L’Institut Arabe des Chefs d’Entreprises (IACE) a organisé, le 24 novembre 2025, un événement consacré à la crise de l’eau en Tunisie. Intitulé « RésEau d’Opportunités : Résilience & Eau, les Clés de Demain », ce rendez-vous a rassemblé experts et acteurs économiques autour d’un constat implacable : le pays affronte une situation de rareté hydrique, avec un quota annuel par habitant estimé à seulement 400 m³. Les interventions ont dessiné une feuille de route combinant technologies de pointe et stratégies structurelles pour sécuriser cette ressource vitale.

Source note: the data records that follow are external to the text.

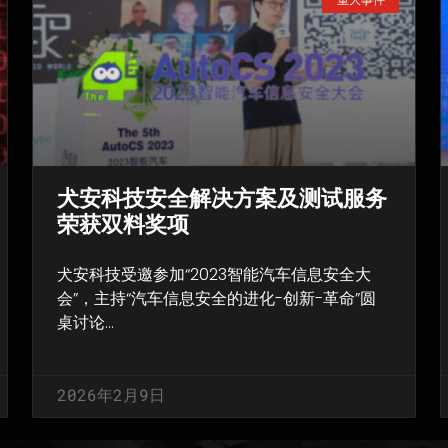
犬安科技安全解决方案及测试服务
荣获双料奖项
犬安科技受邀参加“2023智能汽车信息安全大
会”，主持“汽车信息安全的进化-创新-革命”圆
桌讨论…
2026年2月9日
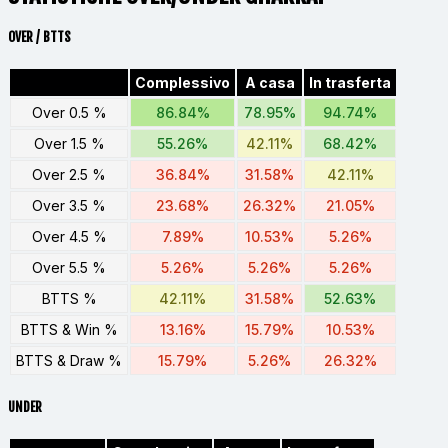
OVER / BTTS
Complessivo
A casa
In trasferta
Over 0.5 %
86.84%
78.95%
94.74%
Over 1.5 %
55.26%
42.11%
68.42%
Over 2.5 %
36.84%
31.58%
42.11%
Over 3.5 %
23.68%
26.32%
21.05%
Over 4.5 %
7.89%
10.53%
5.26%
Over 5.5 %
5.26%
5.26%
5.26%
BTTS %
42.11%
31.58%
52.63%
BTTS & Win %
13.16%
15.79%
10.53%
BTTS & Draw %
15.79%
5.26%
26.32%
UNDER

Houssem Aouadi, Ingénieur Agronome, a présenté une solution d’agriculture de précision sans capteurs, pilotée par l’intelligence artificielle. Cette technologie a démontré des résultats concrets : des économies d’eau pouvant atteindre 40 %, une augmentation des rendements de 10 % à 30 %, et une hausse du bénéfice net des exploitants de 20 % à 50 %. Son entreprise, Seabex, gère déjà plus de 90 000 hectares à travers le monde, dont des projets en Tunisie, et a accompagné plus de 3 000 utilisateurs. Houssem Aouadi a souligné que le défi dépasse la technique, car l’adoption massive du photovoltaïque rend le coût de pompage négligeable, incitant au gaspillage. Il a ainsi expliqué que la solution proposée transforme l’irrigation en un levier de résilience globale face aux risques climatiques et économiques.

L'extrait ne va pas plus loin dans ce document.